La femme au balcon LI

31.5.22

Tu apparais dans le cadre de ma fenêtre, installée sur ton balcon, comme d’habitude. Mais aujourd’hui, tu te tiens assise face à moi. Plus haut qu’à l’accoutumée, tu prends la position : de trois quart, le dos droit, les mains sur les genoux, la droite posée sur la gauche et tu esquisses un sourire mystérieux. C’est un sourire naissant, pas encore tout à fait là, seules les commissures pointent vers le haut et laissent deviner des pommettes saillantes qui n’adviendront pas. 
Tes cheveux très noirs sont détachés et tombent lourds sur tes épaules. Cela ne t’empêche pas de tenir la pose, les yeux fixes et ronds pointés sur mon balcon.
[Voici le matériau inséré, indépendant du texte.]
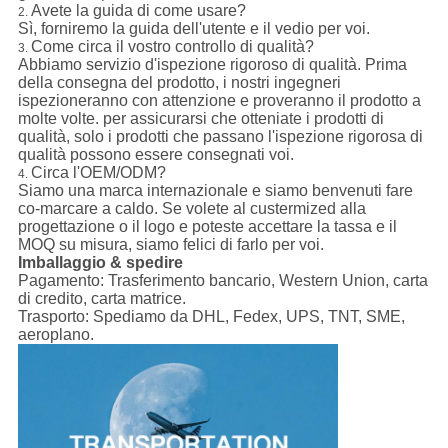
Avete la guida di come usare?
2.
Sì, forniremo la guida dell'utente e il vedio per voi.
Come circa il vostro controllo di qualità?
3.
Abbiamo servizio d'ispezione rigoroso di qualità. Prima
della consegna del prodotto, i nostri ingegneri
ispezioneranno con attenzione e proveranno il prodotto a
molte volte. per assicurarsi che otteniate i prodotti di
qualità, solo i prodotti che passano l'ispezione rigorosa di
qualità possono essere consegnati voi.
Circa l'OEM/ODM?
4.
Siamo una marca internazionale e siamo benvenuti fare
co-marcare a caldo. Se volete al custermized alla
progettazione o il logo e poteste accettare la tassa e il
MOQ su misura, siamo felici di farlo per voi.
Imballaggio & spedire
Pagamento:
Trasferimento bancario, Western Union, carta
di credito, carta matrice.
Trasporto:
Spediamo da DHL, Fedex, UPS, TNT, SME,
aeroplano.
J’ai juste le temps de figer l’image, de la transformer mentalement en Joconde que surgit dans mon salon, un homme. Est-ce moi cet homme ? Un homme tenant dans sa main droite un plat caché derrière son dos. Il fait trois long pas d’élan, se précipite vers la fenêtre et te jette en pleine figure une tarte pleine de farine et de crème pâtissière. 
Je me réveille avec ça. La Joconde au balcon entartée sous mes yeux ! Son sourire toujours inébranlable, le visage à moitié couvert de farine et de crème qui dégoulinent sur les cheveux. Elle se tient droit, toujours. Ce n’est plus tout à fait toi. Une larme naît sous son œil gauche, descend lentement le long de la joue, continue son parcours sur sa poitrine et commence à attaquer la robe. Sur le côté droit, la crème fait le même chemin, tombe et coule, tombe et coule par petits morceaux bien gras. Les couleurs dégoulinent comme si on avait jeté de l’eau sur la toile d’un tableau pas encore sec. Les pigments tombent un à un, se mélangent dans une bouillie de teintes verdâtres et jaunasses qui, maintenant, chute par gros paquets dans la rue.
Je me réveille avec ça. Alors que réellement, cette fois-ci, tu apparais dans le cadre de la fenêtre, véritable femme du balcon, avec tes yeux boursouflés de nuit, ton sourire inexistant, ta tête mal coiffée, ton bel âge plié dans tes gestes et tu me regardes pleurer sur mon balcon : « Ça va, Monsieur ? ».